Questi alcuni dei messaggi e dei commenti che compaiono nel fascicolo depositato in procura. L’accusa che molti muovono a Dall’Osso è di aver cambiato casacca in cambio di soldi, tesi stimolata da un post di Beppe Grillo che, senza citare il nome del deputato, scrive: “Offro il doppio di qualunque cifra possa offrire Silvio Berlusconi per l’acquisto di parlamentari in saldo”.
Alessandro Di Battista, in quelle ore, contatta con insistenza il deputato con decine di messaggi whatsapp dai toni paternalistici: “Ciao Matteo, sono ale dibba, cosa è successo amico mio?”, “cioè nemmeno 5 anni di amicizia meritano una risposta?”. Dall’Osso si lamenta con l’esponente di punta del Movimento per le accuse del comicoleader, ma l’ormai “travel blogger” dei grillini non accetta spiegazioni e inizia a scrivergli messaggi a raffica: “Ha fatto strabene Beppe.

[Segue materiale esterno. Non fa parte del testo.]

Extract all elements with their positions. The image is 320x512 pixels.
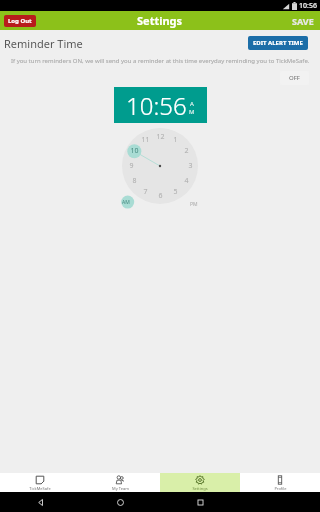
staticText: M: [189, 108, 195, 116]
staticText: 7: [143, 187, 148, 197]
staticText: 10: [130, 146, 139, 156]
button[interactable]: TickMeSafe: [0, 473, 80, 492]
staticText: If you turn reminders ON, we will send y…: [11, 57, 310, 65]
staticText: 12: [156, 132, 165, 142]
staticText: OFF: [289, 74, 300, 82]
staticText: Reminder Time: [4, 36, 83, 51]
button[interactable]: AM: [118, 196, 134, 208]
staticText: 6: [158, 191, 163, 201]
button[interactable]: 10: [127, 146, 141, 156]
button[interactable]: 9: [124, 161, 138, 171]
staticText: 1: [173, 135, 178, 145]
staticText: EDIT ALERT TIME: [253, 39, 303, 47]
staticText: Settings: [137, 13, 183, 28]
button[interactable]: My Team: [80, 473, 160, 492]
button[interactable]: SAVE: [286, 12, 320, 30]
button[interactable]: Recents: [160, 492, 240, 512]
staticText: TickMeSafe: [29, 486, 51, 491]
staticText: 10:56: [299, 1, 317, 11]
button[interactable]: 4: [179, 176, 193, 186]
button[interactable]: Log Out: [4, 15, 36, 27]
button[interactable]: 8: [127, 176, 141, 186]
button[interactable]: 7: [138, 187, 152, 197]
button[interactable]: 6: [153, 191, 167, 201]
button[interactable]: Settings: [160, 473, 240, 492]
button[interactable]: 11: [138, 135, 152, 145]
staticText: Profile: [274, 486, 287, 491]
button[interactable]: OFF: [280, 71, 309, 85]
staticText: 2: [184, 146, 189, 156]
staticText: 10:56: [126, 89, 187, 122]
staticText: 8: [132, 176, 137, 186]
staticText: PM: [190, 201, 198, 208]
staticText: 4: [184, 176, 189, 186]
staticText: 11: [141, 135, 150, 145]
button[interactable]: Home: [80, 492, 160, 512]
button[interactable]: 3: [183, 161, 197, 171]
staticText: AM: [122, 199, 130, 206]
button[interactable]: EDIT ALERT TIME: [248, 36, 308, 50]
button[interactable]: 2: [179, 146, 193, 156]
button[interactable]: 1: [168, 135, 182, 145]
button[interactable]: 10:56: [114, 87, 207, 123]
staticText: Settings: [192, 486, 208, 491]
button[interactable]: Profile: [240, 473, 320, 492]
staticText: A: [190, 100, 194, 108]
staticText: 3: [188, 161, 193, 171]
button[interactable]: PM: [186, 198, 202, 210]
staticText: Log Out: [8, 17, 32, 25]
staticText: My Team: [112, 486, 129, 491]
staticText: 5: [173, 187, 178, 197]
staticText: 9: [129, 161, 134, 171]
button[interactable]: 5: [168, 187, 182, 197]
button[interactable]: 12: [153, 132, 167, 142]
button[interactable]: Back: [0, 492, 80, 512]
staticText: SAVE: [292, 15, 314, 27]
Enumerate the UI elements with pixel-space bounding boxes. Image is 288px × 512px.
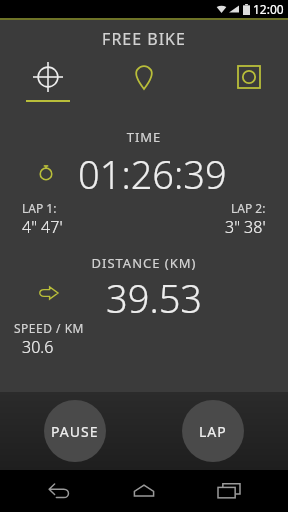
button[interactable]: Home	[132, 482, 156, 500]
staticText: 3" 38'	[225, 216, 266, 238]
staticText: LAP 2:	[231, 200, 266, 216]
button[interactable]: LAP	[182, 400, 244, 462]
staticText: TIME	[0, 128, 288, 146]
staticText: LAP	[199, 422, 227, 441]
staticText: SPEED / KM	[14, 320, 84, 336]
staticText: 4" 47'	[22, 216, 63, 238]
button[interactable]: Back	[48, 480, 70, 502]
button[interactable]: Recent apps	[218, 482, 240, 500]
button[interactable]: PAUSE	[44, 400, 106, 462]
staticText: 30.6	[22, 336, 54, 358]
staticText: DISTANCE (KM)	[0, 254, 288, 272]
staticText: 01:26:39	[78, 148, 227, 192]
button[interactable]: Photo	[238, 66, 260, 88]
staticText: LAP 1:	[22, 200, 57, 216]
staticText: 39.53	[106, 272, 203, 314]
staticText: 12:00	[253, 1, 284, 17]
staticText: PAUSE	[51, 422, 99, 441]
button[interactable]: Target	[20, 60, 76, 106]
staticText: FREE BIKE	[0, 28, 288, 50]
button[interactable]: Location	[135, 66, 153, 90]
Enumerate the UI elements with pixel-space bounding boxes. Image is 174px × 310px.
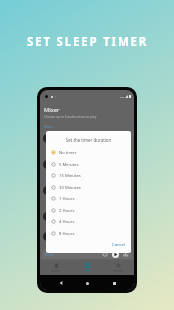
button[interactable]: Thunder <box>43 151 131 177</box>
button[interactable]: No timer <box>46 147 131 158</box>
staticText: 15 Minutes <box>59 173 81 179</box>
staticText: 4 Hours <box>59 219 75 225</box>
staticText: No timer <box>59 150 77 156</box>
button[interactable]: Mixer <box>72 260 103 275</box>
staticText: 5 Minutes <box>59 162 79 168</box>
button[interactable]: 4 Hours <box>46 216 131 227</box>
button[interactable]: 5 Minutes <box>46 159 131 170</box>
staticText: 30 Minutes <box>59 185 81 191</box>
button[interactable]: 15 Minutes <box>46 170 131 181</box>
staticText: Mixer <box>84 269 92 273</box>
staticText: 8 Hours <box>59 231 75 237</box>
staticText: Rain <box>44 124 53 130</box>
staticText: Mixer <box>44 106 60 114</box>
staticText: Wind <box>55 187 64 192</box>
staticText: 2 Hours <box>59 208 75 214</box>
button[interactable]: Home <box>81 277 93 289</box>
button[interactable]: 8 Hours <box>46 228 131 239</box>
staticText: LTE <box>120 95 124 98</box>
button[interactable]: 1 Hours <box>46 193 131 204</box>
button[interactable]: 2 Hours <box>46 205 131 216</box>
button[interactable]: Equalizer <box>123 251 129 257</box>
button[interactable]: Sleep timer <box>102 251 108 257</box>
button[interactable]: Rain <box>43 125 131 151</box>
button[interactable]: Birds <box>43 229 131 243</box>
button[interactable]: 30 Minutes <box>46 182 131 193</box>
staticText: 1 Hours <box>59 196 75 202</box>
staticText: SET SLEEP TIMER <box>27 34 149 50</box>
staticText: Choose up to 5 audio mixes to play <box>44 115 97 119</box>
staticText: Cancel <box>112 242 126 248</box>
button[interactable]: Wind <box>43 177 131 203</box>
button[interactable]: Cancel <box>110 241 128 249</box>
button[interactable]: Play <box>112 251 119 258</box>
button[interactable]: Recents <box>108 277 120 289</box>
staticText: Thunder <box>55 161 70 166</box>
staticText: Set the timer duration <box>46 137 131 143</box>
button[interactable]: Home <box>40 260 72 275</box>
staticText: Settings <box>113 269 124 273</box>
staticText: Relax <box>45 252 55 257</box>
button[interactable]: Fire <box>43 203 131 229</box>
button[interactable]: Back <box>55 277 67 289</box>
staticText: Birds <box>55 233 64 238</box>
button[interactable]: Relax <box>45 249 129 259</box>
staticText: Home <box>52 269 60 273</box>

Ti sei bevuto il cervello? Cioè rinneghi ogni cosa fatta e detta per tutta la tua vita?”.
E ancora: “Matteo sei ancora in tempo per tornare sui tuoi passi e dire ho fatto una cazzata”, “Cioè stai rinnegando la tua vita. Rifletti amico mio. Un caro saluto”. E ancora: “Se non ti piace il movimento prendi e ti dimetti. E fai le battaglie da fuori. Non te ne vai con il partito fondato dai mafiosi. Rifletti amico mio. Così perdi tutta la tua lotta e non la recupererai più. Quel palazzo fa male. Fa impazzire. Sono davvero contento di non starci più dentro”.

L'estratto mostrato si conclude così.